Questo romanzo, dice F., sembra essere una risposta al feroce attacco che Sartre aveva scagliato qualche anno prima contro il suo ex amico Camus, accusato, dopo l’uscita del saggio L’uomo in rivolta, di varie nefandezze (idee imprecise, idee deboli e confuse, complice degli oppressori, presuntuoso, borioso benestante). Scrive l’autore de Il cuore intelligente: “Il paladino degli oppressi rimprovera aspramente a Camus di garantire la buona coscienza degli oppressori”.
Camus risponde qualche anno dopo con Il primo uomo, dimostrando di non voler più essere ostaggio della logica oppressi e oppressori: vuole essere militante della verità e vuole raccontare esseri umani di carne e sangue, che hanno vissuto e sofferto, pur essendo, per via della loro origine, della stessa razza degli oppressori.
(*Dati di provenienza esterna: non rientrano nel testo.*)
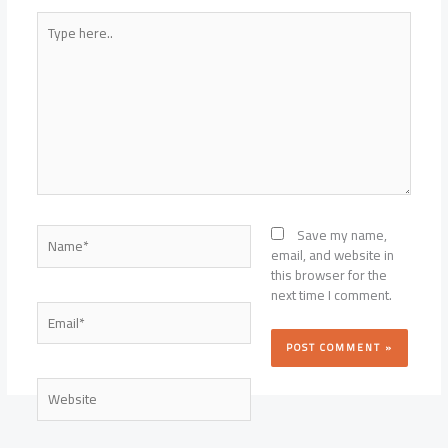
Type
here..
Name*
Save my name,
email, and website in
this browser for the
next time I comment.
Email*
Website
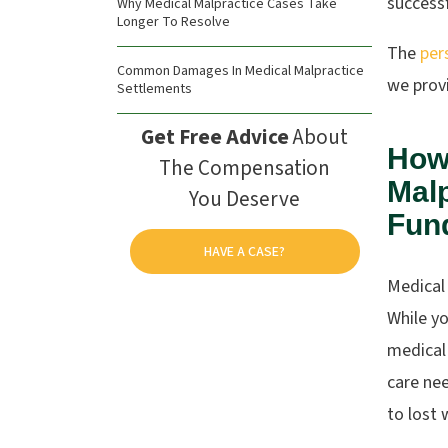
success
Why Medical Malpractice Cases Take
Longer To Resolve
The
per
Common Damages In Medical Malpractice
we provi
Settlements
Get Free Advice
About
How
The Compensation
Malp
You Deserve
Fun
HAVE A CASE?
Medical
While y
medical 
care ne
to lost 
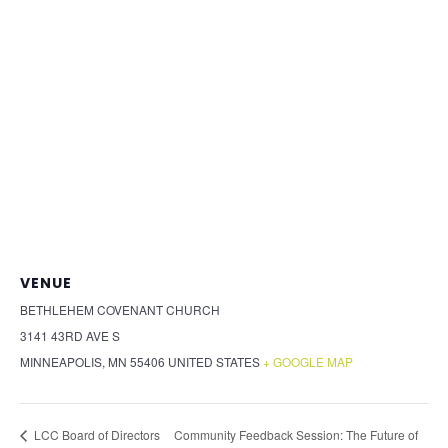
VENUE
BETHLEHEM COVENANT CHURCH
3141 43RD AVE S
MINNEAPOLIS
,
MN
55406
UNITED STATES
+ GOOGLE MAP
Community Feedback Session: The Future of
LCC Board of Directors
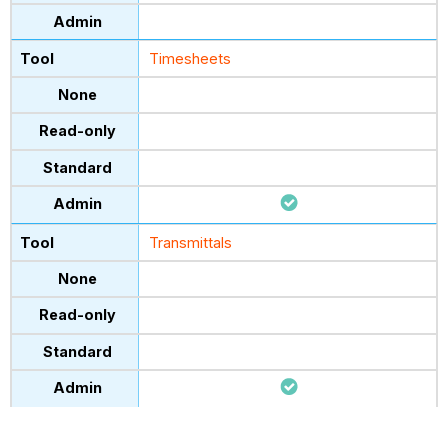
Timesheets
Transmittals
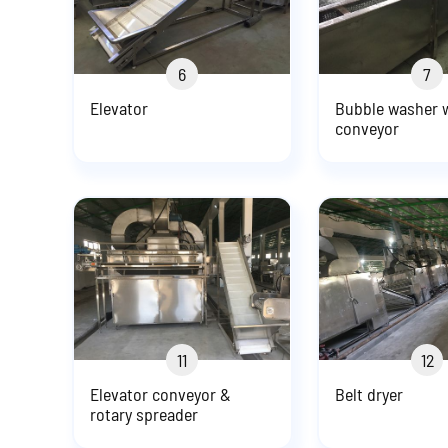
6
7
Elevator
Bubble washer w
conveyor
11
12
Elevator conveyor &
Belt dryer
rotary spreader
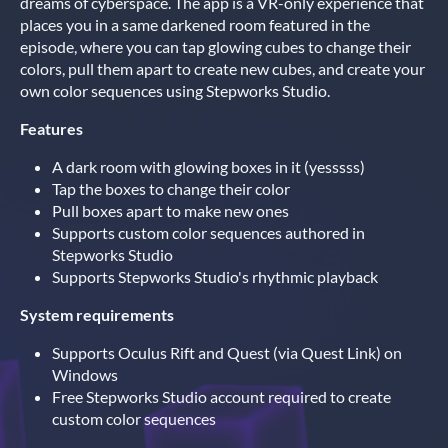
dreams of cyberspace. The app is a VR-only experience that
places you in a same darkened room featured in the
episode, where you can tap glowing cubes to change their
colors, pull them apart to create new cubes, and create your
own color sequences using Stepworks Studio.
Features
A dark room with glowing boxes in it (yesssss)
Tap the boxes to change their color
Pull boxes apart to make new ones
Supports custom color sequences authored in
Stepworks Studio
Supports Stepworks Studio's rhythmic playback
System requirements
Supports Oculus Rift and Quest (via Quest Link) on
Windows
Free Stepworks Studio account required to create
custom color sequences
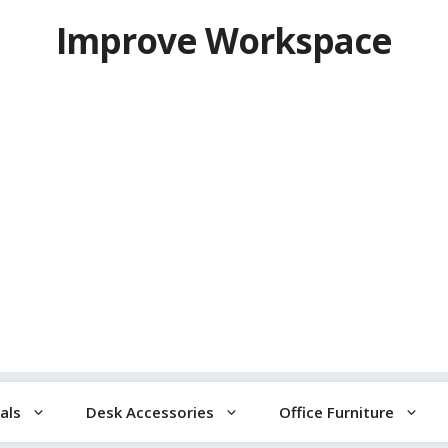
Improve Workspace
als
Desk Accessories
Office Furniture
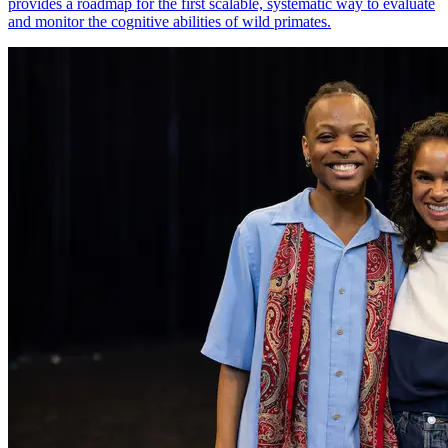
provides a roadmap for the first scalable, systematic way to evaluate
and monitor the cognitive abilities of wild primates.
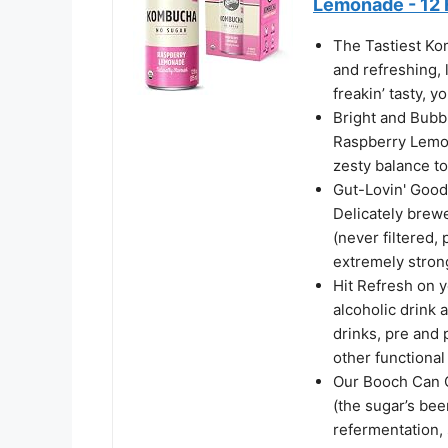
Lemonade - 12 
The Tastiest Ko
and refreshing, 
freakin’ tasty, y
Bright and Bubbl
Raspberry Lemon
zesty balance to
Gut-Lovin' Good
Delicately brew
(never filtered,
extremely stron
Hit Refresh on 
alcoholic drink a
drinks, pre and 
other functional
Our Booch Can C
(the sugar’s be
refermentation,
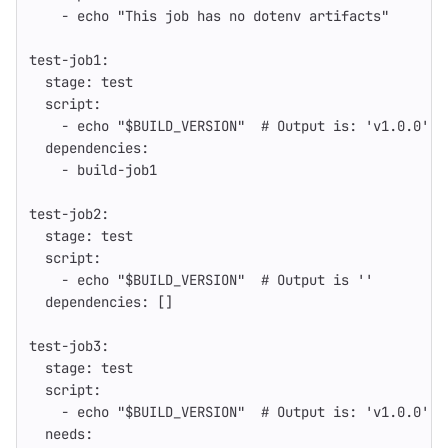
-
echo "This job has no dotenv artifacts"
test-job1
:
stage
:
test
script
:
-
echo "$BUILD_VERSION"
# Output is: 'v1.0.0'
dependencies
:
-
build-job1
test-job2
:
stage
:
test
script
:
-
echo "$BUILD_VERSION"
# Output is ''
dependencies
:
[]
test-job3
:
stage
:
test
script
:
-
echo "$BUILD_VERSION"
# Output is: 'v1.0.0'
needs
:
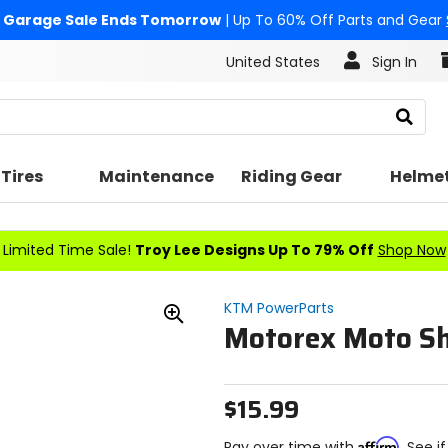
Garage Sale Ends Tomorrow
| Up To 60% Off Parts and Gear
United States
Sign In
Search
Tires
Maintenance
Riding Gear
Helme
Limited Time Sale!
Troy Lee Designs Up To 79% Off
Shop Now
KTM PowerParts
Motorex Moto S
Zoom
In
$15.99
Affirm
Pay over time with
. See i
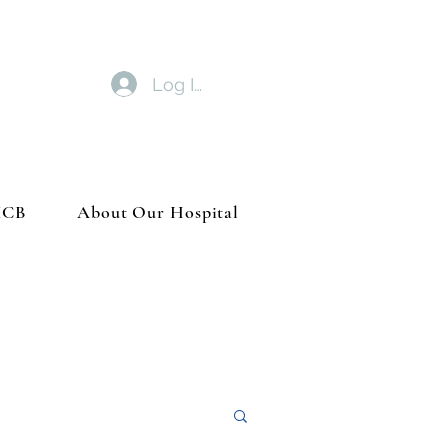
Log In
MCB
About Our Hospital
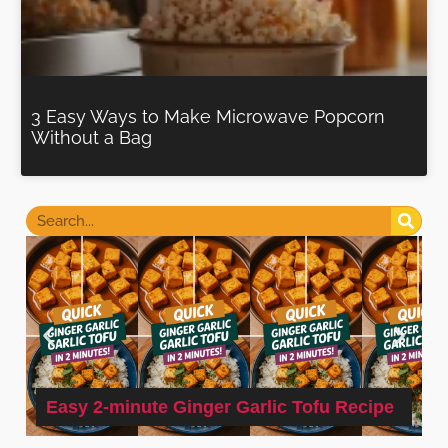
3 Easy Ways to Make Microwave Popcorn
Without a Bag
Easy 2-minute Ginger Garlic Tofu Recipe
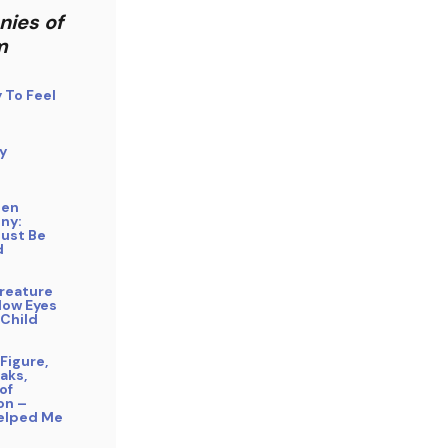
nies of
m
y To Feel
y
gen
ny:
Must Be
d
reature
low Eyes
 Child
Figure,
aks,
of
on –
elped Me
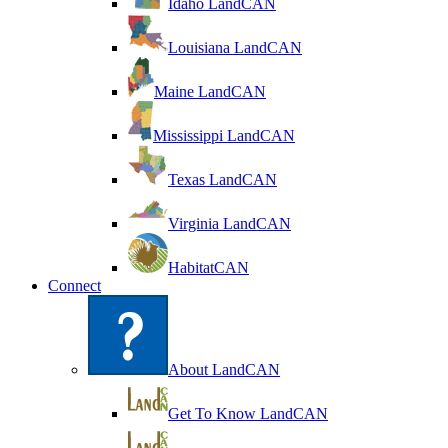
Idaho LandCAN
Louisiana LandCAN
Maine LandCAN
Mississippi LandCAN
Texas LandCAN
Virginia LandCAN
HabitatCAN
Connect
About LandCAN
Get To Know LandCAN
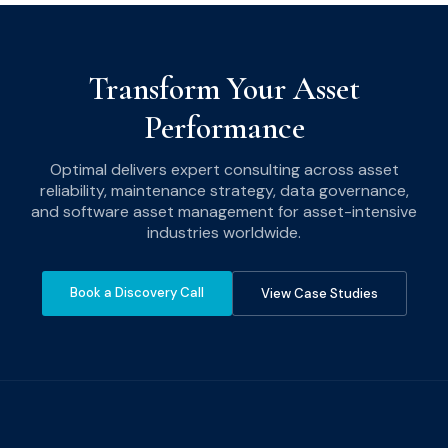
Transform Your Asset
Performance
Optimal delivers expert consulting across asset
reliability, maintenance strategy, data governance,
and software asset management for asset-intensive
industries worldwide.
Book a Discovery Call
View Case Studies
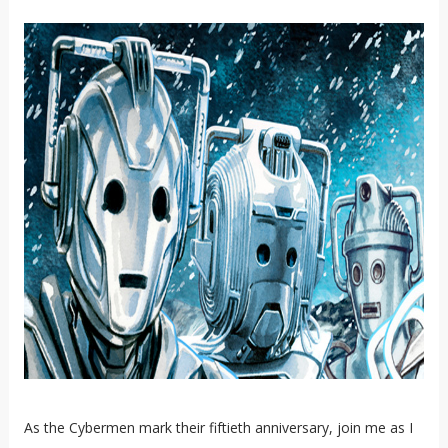
As the Cybermen mark their fiftieth anniversary, join me as I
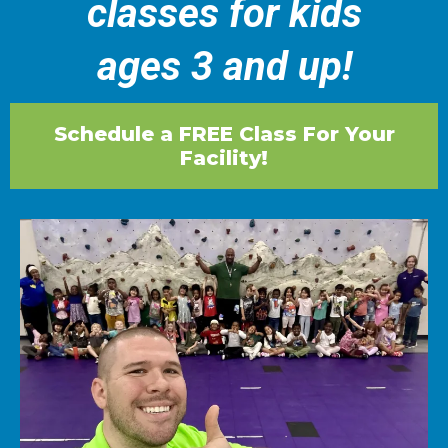
classes for kids
ages 3 and up!
Schedule a FREE Class For Your
Facility!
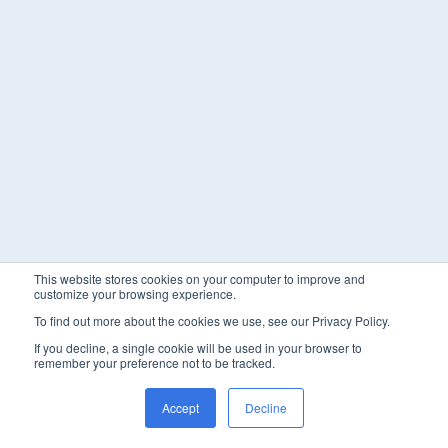
This website stores cookies on your computer to improve and
customize your browsing experience.
To find out more about the cookies we use, see our Privacy Policy.
If you decline, a single cookie will be used in your browser to
remember your preference not to be tracked.
Accept
Decline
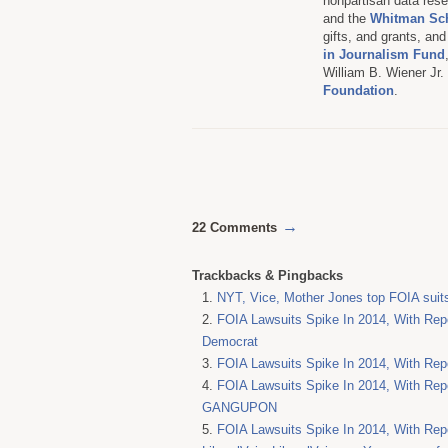
nonpartisan data resea
and the
Whitman Sc
gifts, and grants, an
in Journalism Fund
William B. Wiener Jr
Foundation
.
→
22 Comments
Trackbacks & Pingbacks
NYT, Vice, Mother Jones top FOIA suit
FOIA Lawsuits Spike In 2014, With Repo
Democrat
FOIA Lawsuits Spike In 2014, With Repo
FOIA Lawsuits Spike In 2014, With Repo
GANGUPON
FOIA Lawsuits Spike In 2014, With Rep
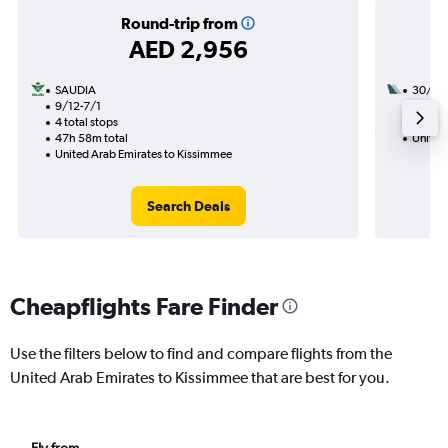
Round-trip from
AED 2,956
SAUDIA
30/9
9/12-7/1
2 total
4 total stops
45h 25
47h 58m total
United
United Arab Emirates to Kissimmee
Search Deals
Cheapflights Fare Finder
Use the filters below to find and compare flights from the
United Arab Emirates to Kissimmee that are best for you.
Fly from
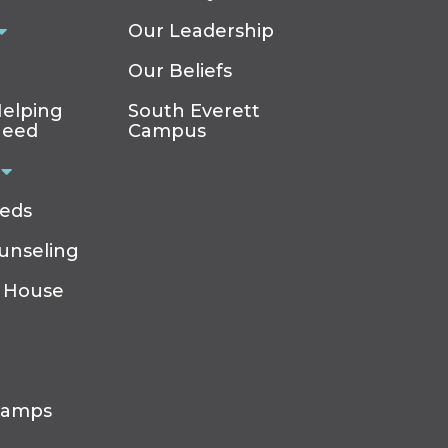
Our Leadership
Our Beliefs
elping
South Everett
Need
Campus
eeds
ounseling
 House
Camps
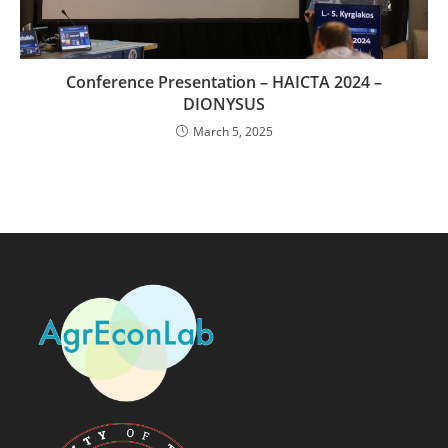
Conference Presentation – HAICTA 2024 –
DIONYSUS
March 5, 2025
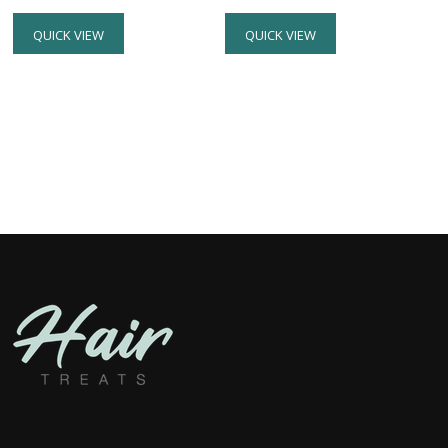
QUICK VIEW
QUICK VIEW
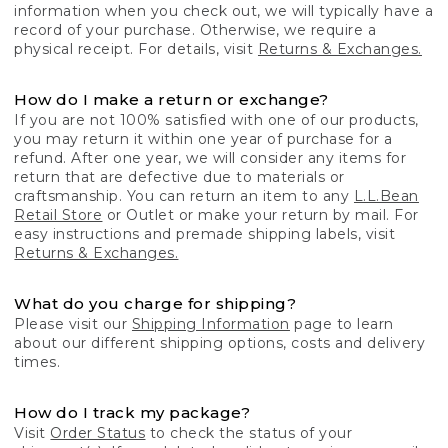
information when you check out, we will typically have a
record of your purchase. Otherwise, we require a
physical receipt. For details, visit
Returns & Exchanges.
How do I make a return or exchange?
If you are not 100% satisfied with one of our products,
you may return it within one year of purchase for a
refund. After one year, we will consider any items for
return that are defective due to materials or
craftsmanship. You can return an item to any
L.L.Bean
Retail Store
or Outlet or make your return by mail. For
easy instructions and premade shipping labels, visit
Returns & Exchanges.
What do you charge for shipping?
Please visit our
Shipping Information
page to learn
about our different shipping options, costs and delivery
times.
How do I track my package?
Visit
Order Status
to check the status of your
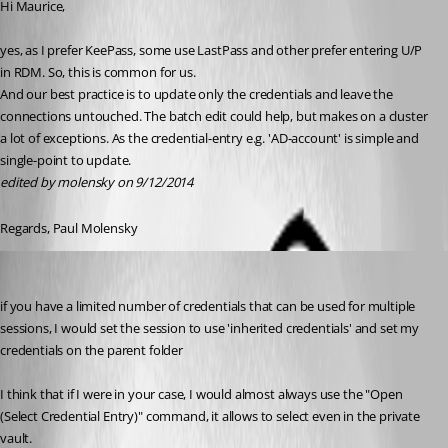
Hi Maurice,
yes, as I prefer KeePass, some use LastPass and other prefer entering U/P 
in RDM. So, this is common for us.
And our best practice is to update only the credentials and leave the 
connections untouched. The batch edit could help, but makes on a cluster 
a lot of exceptions. As the credential-entry e.g. 'AD-account' is simple and 
single-point to update.
edited by molensky on 9/12/2014
Regards, Paul Molensky
Maurice Côté
Published 12 years ago
if you have a limited number of credentials that can be used for multiple 
sessions, I would set the session to use 'inherited credentials' and set my 
credentials on the parent folder
I think that if I were in your case, I would almost always use the "Open 
(Select Credential Entry)" command, it allows to select even in the private 
vault.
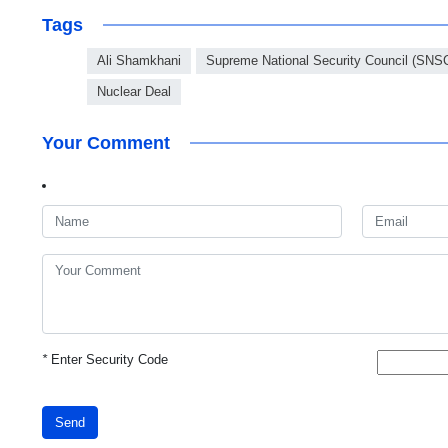
Tags
Ali Shamkhani
Supreme National Security Council (SNS
Nuclear Deal
Your Comment
*
Enter Security Code
Send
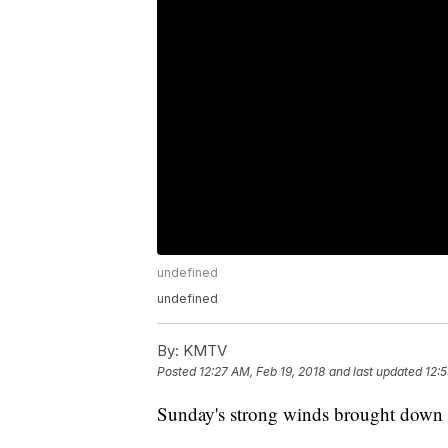
undefined
undefined
By:
KMTV
Posted
12:27 AM, Feb 19, 2018
and last updated
12:5
Sunday's strong winds brought down a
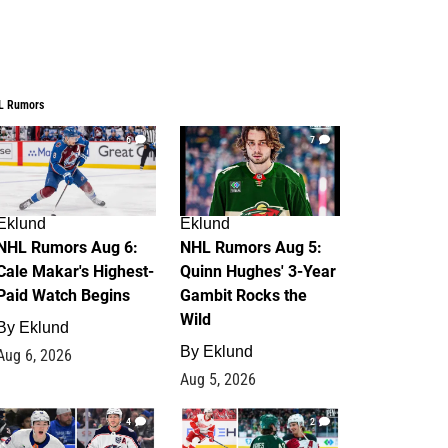
L Rumors
6
7
Eklund
Eklund
NHL Rumors Aug 6:
NHL Rumors Aug 5:
Cale Makar's Highest-
Quinn Hughes' 3-Year
Paid Watch Begins
Gambit Rocks the
Wild
By
Eklund
By
Eklund
Aug 6, 2026
Aug 5, 2026
4
2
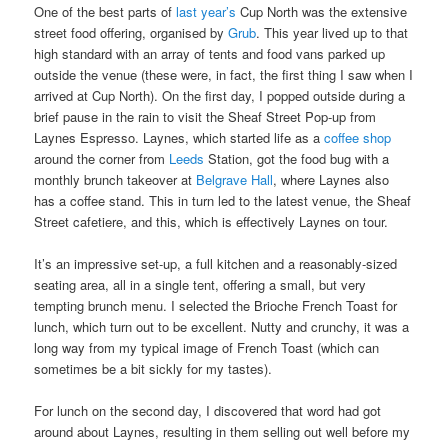
One of the best parts of
last year’s
Cup North was the extensive
street food offering, organised by
Grub
. This year lived up to that
high standard with an array of tents and food vans parked up
outside the venue (these were, in fact, the first thing I saw when I
arrived at Cup North). On the first day, I popped outside during a
brief pause in the rain to visit the Sheaf Street Pop-up from
Laynes Espresso. Laynes, which started life as a
coffee shop
around the corner from
Leeds
Station, got the food bug with a
monthly brunch takeover at
Belgrave Hall
, where Laynes also
has a coffee stand. This in turn led to the latest venue, the Sheaf
Street cafetiere, and this, which is effectively Laynes on tour.
It’s an impressive set-up, a full kitchen and a reasonably-sized
seating area, all in a single tent, offering a small, but very
tempting brunch menu. I selected the Brioche French Toast for
lunch, which turn out to be excellent. Nutty and crunchy, it was a
long way from my typical image of French Toast (which can
sometimes be a bit sickly for my tastes).
For lunch on the second day, I discovered that word had got
around about Laynes, resulting in them selling out well before my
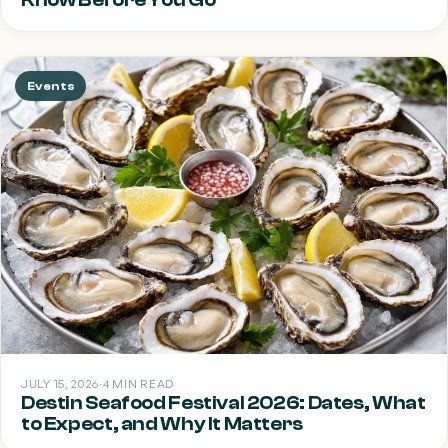
Events
JULY 15, 2026
·
4 MIN READ
Destin Seafood Festival 2026: Dates, What
to Expect, and Why It Matters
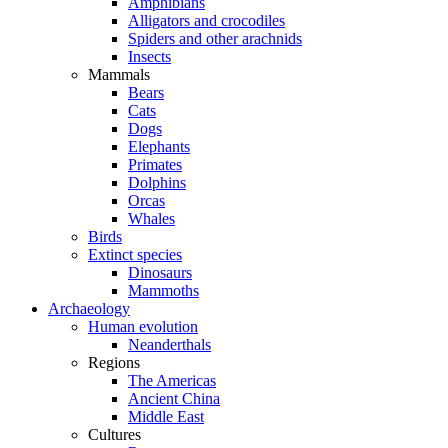
Amphibians
Alligators and crocodiles
Spiders and other arachnids
Insects
Mammals
Bears
Cats
Dogs
Elephants
Primates
Dolphins
Orcas
Whales
Birds
Extinct species
Dinosaurs
Mammoths
Archaeology
Human evolution
Neanderthals
Regions
The Americas
Ancient China
Middle East
Cultures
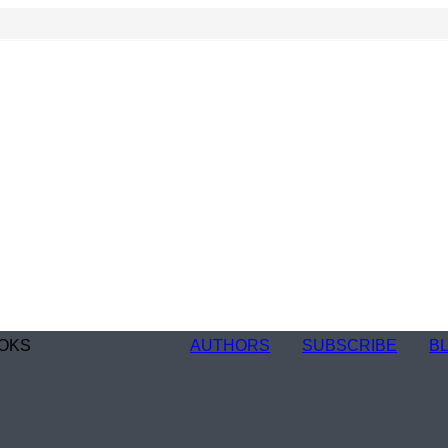
OKS
AUTHORS
SUBSCRIBE
B
n
re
“Camus ne Il primo uomo corre in aiuto di quanti il senso della storia ha trascurato, ha dimenticato, sacrificato (…) A queste umili vite silenziose, che la divisione del mondo tra oppressori e oppressi disprezza e condanna all’oblio, Camus offre pietoso ricovero nella propria opera. Fa udire la flebile voce di chi è stato cancellato, riporta alla luce le esistenze che la schematica visione improntata allo scontro finale ha eliminato”.
In questo dare voce, la letteratura può rendere un cuore elastico, che lascia entrare in sé, tramite la lettura, nuove verità. Una pasta così appetitosa non capita tutti i giorni; e inutile dire che ho scovato Il primo uomo e lo sto divorando.